With Trump preparing to leave the hotel, North Korean Vice Minister of Foreign Affairs Choe Son-hui hurriedly brought the US delegation a message from Kim, two senior administration officials and a person briefed on the matter said. The message amounted to a last-ditch attempt by the North Koreans to reach a deal on some sanctions relief in exchange for dismantling the Yongbyon nuclear complex.

US and North Korean officials had been haggling over a shared definition of the sprawling, three-square-mile site and the last-minute overture sought to advance the North Koreans’ proposal for dismantling it. But the message did not make clear whether the North Koreans shared the US’s expansive definition of the facility and US officials asked for clarity.

Choe rushed back to get an answer. Kim replied that it included everything on the site.

But even when Choe returned with that response, the US delegation was unimpressed and didn’t want to resume the negotiations. Within hours, Trump would be wheels up for Washington.

While such a deal was far from perfect, Trump could have very easily restarted negotiations right then and there. He could have quite possibly made a deal for Yongbyon with less sanctions relief than Kim was looking for. One possibility would have been to trade three of five UN Security Council resolutions that the north wanted lifted for an agreement to fully support all inter-Korean economic development projects presently under consideration. Such a deal would have brought tens of billions of dollars in economic development to North Korea. And if snapback provisions were built into the deal to ensure that Kim wouldn’t be rewarded should he decide to squirm his way out of an agreement, the risk to American interests and allies would have been near zero.

But we will never know—and now things are about to get worse, and fast. North Korea has rebuilt its main space launch testing site, something it seems it was doing since before the Hanoi summit ever got underway. While we still don’t know their true intentions, one could theorize that, if during working level meetings the north did not see any possibility of a compromise agreement, they commenced the building as a way to put pressure on Team Trump. And with satellites overhead watching everything North Korea does, this was a perfectly good way to achieve the desired effect. Compound that with new activity at one of Kim’s main ICBM factories, and the stage is set for trouble.

From here, things get even worse. Several weeks ago during an address at Stanford University, Biegun seemed to suggest a much more conciliatory position on behalf of the administration. He said:

For our part, we have communicated to our North Korean counterparts that we are prepared to pursue—simultaneously and in parallel—all of the commitments our two leaders made in their joint statement at Singapore last summer, along with planning for a bright future for the Korean people and the new opportunities that will open when sanctions are lifted and the Korean Peninsula is at peace, provided that North Korea likewise fulfills its commitment to final, fully verified denuclearization.
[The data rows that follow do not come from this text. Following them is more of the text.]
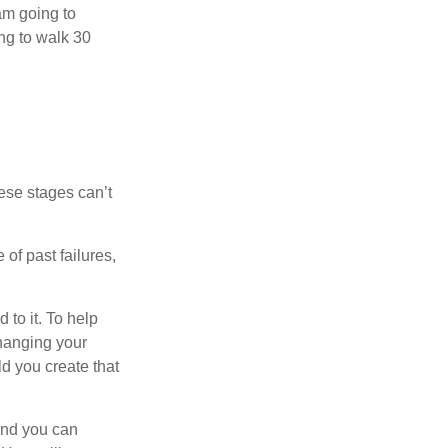
 am going to
ng to walk 30
ese stages can’t
of past failures,
 to it. To help
changing your
d you create that
and you can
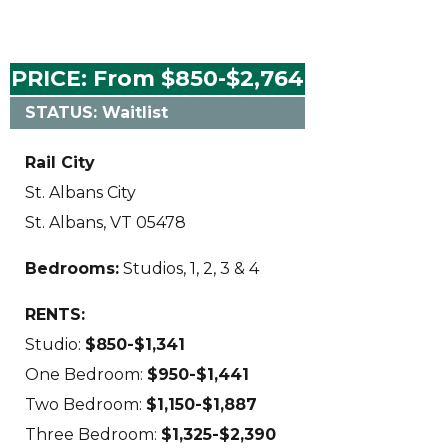
PRICE: From $850-$2,764
STATUS: Waitlist
Rail City
St. Albans City
St. Albans, VT 05478
Bedrooms:
Studios, 1, 2, 3 & 4
RENTS:
Studio:
$850-$1,341
One Bedroom:
$950-$1,441
Two Bedroom:
$1,150-$1,887
Three Bedroom:
$1,325-$2,390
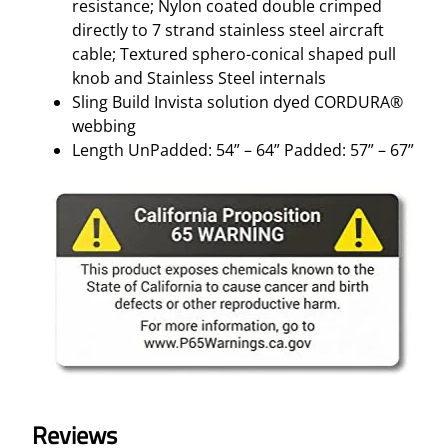
resistance; Nylon coated double crimped
directly to 7 strand stainless steel aircraft
cable; Textured sphero-conical shaped pull
knob and Stainless Steel internals
Sling Build Invista solution dyed CORDURA®
webbing
Length UnPadded: 54” – 64” Padded: 57” – 67”
Reviews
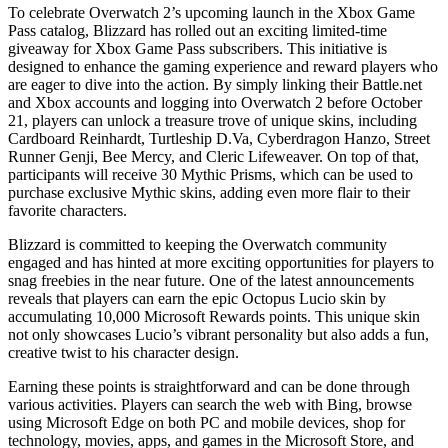
To celebrate Overwatch 2’s upcoming launch in the Xbox Game
Pass catalog, Blizzard has rolled out an exciting limited-time
giveaway for Xbox Game Pass subscribers. This initiative is
designed to enhance the gaming experience and reward players who
are eager to dive into the action. By simply linking their Battle.net
and Xbox accounts and logging into Overwatch 2 before October
21, players can unlock a treasure trove of unique skins, including
Cardboard Reinhardt, Turtleship D.Va, Cyberdragon Hanzo, Street
Runner Genji, Bee Mercy, and Cleric Lifeweaver. On top of that,
participants will receive 30 Mythic Prisms, which can be used to
purchase exclusive Mythic skins, adding even more flair to their
favorite characters.
Blizzard is committed to keeping the Overwatch community
engaged and has hinted at more exciting opportunities for players to
snag freebies in the near future. One of the latest announcements
reveals that players can earn the epic Octopus Lucio skin by
accumulating 10,000 Microsoft Rewards points. This unique skin
not only showcases Lucio’s vibrant personality but also adds a fun,
creative twist to his character design.
Earning these points is straightforward and can be done through
various activities. Players can search the web with Bing, browse
using Microsoft Edge on both PC and mobile devices, shop for
technology, movies, apps, and games in the Microsoft Store, and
While such a statement can be interpreted many ways, it suggests an approach that goes beyond an obsession with nuclear disarmament. It makes it look like the administration is trying to craft a truly new relationship with North Korea as laid out in the Singapore Declaration. That includes building trust, a stable peace regime, a focus on finding the remains of soldiers from the Korean War, as well as denuclearization—just as in the document signed last June.

What a difference a few weeks make. Just yesterday, a senior State Department official giving a background briefing—it was surely Biegun: language left in the transcript outs him—explained, “[N]obody in the administration advocates a step-by-step approach. In all cases, the expectation is a complete denuclearization of North Korea as a condition for all the other steps being—all the other steps being taken.” While Biegun never used the words “step-by-step” at Stanford, there was surely an expectation that far more was going to happen in Hanoi than a fixation on nukes.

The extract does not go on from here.